>>6275
>I just got a 2 week ban from /christian/. You literally have to praise cuckolding now, lest you get banned.
This doesn't surprise me. I haven't been to /christian/ recently, but some time last month there was a thread up about women sleeping around and NoHymenNoDiamond.
I took the stance that while, as Christians, we should forgive others for their sins, we are under no obligation or compunction to marry them. Ruining themselves for marriage is a permanent consequence for their own choices and actions, and they only have themselves to blame for it. Sins should be forgiven, but only a fool forgets them.
Everyone agreed that this was an entirely reasonable and Christian stance. But there was one guy in the thread, fairly articulate, who kept insisting that you have an obligation to marry someone like that, that it is unethical and unchristian to deny her just because she has slept with other men. He believed that "forgiving" her of her sins meant pretending that they had never happened, that someone who has committed grievous sin is in no way lessened or affected by it for having done so,. So long as they ask for forgiveness, the sin is washed away like it was never there, to no ill effect.
He also clearly implied, though he never outright stated, that a woman has a God-given right to "settle down," no matter what they've done in the past. That is to say, if a woman wants you to marry her, but you as a man don't want to, you are at fault for that. In essence, men aren't allowed to have standards. He was deeply against NoHymenNoDiamond on basic principle, simply because it was men demanding basic standards of decency and self-control from women.
He got blown out by several other people who agreed with me; I myself never actually directly responded to him. One person in particular, IIRC, argued that just because we should forgive a pedophile for his sin doesn't mean that the pedophile shouldn't be locked up or should be trusted to be around children. But he got unreasonably, deeply upset about it, and wouldn't let it go.

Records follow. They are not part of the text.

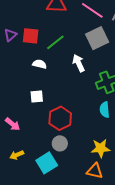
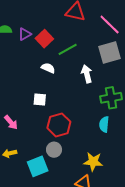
red square: (31, 36) -> (44, 39), turned 30

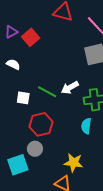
green line: (68, 49) -> (47, 92), moved, turned 54
white semicircle: (48, 68) -> (13, 64), moved
white arrow: (87, 74) -> (70, 88), moved, turned -108

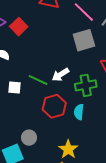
red hexagon: (41, 124) -> (54, 106), moved
yellow star: (74, 163) -> (68, 149), turned 30

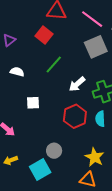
red square: (19, 27) -> (44, 35), moved
green line: (38, 80) -> (54, 64), moved, turned -66

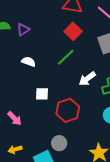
red square: (44, 35) -> (73, 31), moved
red hexagon: (75, 116) -> (68, 110), moved

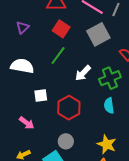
purple triangle: (23, 30) -> (23, 28), moved
white semicircle: (29, 62) -> (22, 66), size x1.6
pink arrow: (15, 118) -> (27, 123), moved

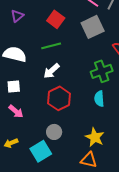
green line: (58, 56) -> (51, 46), turned 36
white arrow: (83, 73) -> (51, 71), moved
white square: (41, 96) -> (14, 87), moved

I didn't think anything of it at the time, but now looking back at it, I cannot help but wonder if that wasn't the BO. If it was, then the authoritative crackdown and SJWification of /christian/ doesn't surprise me. People like that in positions of power tend to use it to make excuses for their own mistakes, sins, and failings. It stands to reason he wouldn't put up with people telling him he was wrong for long.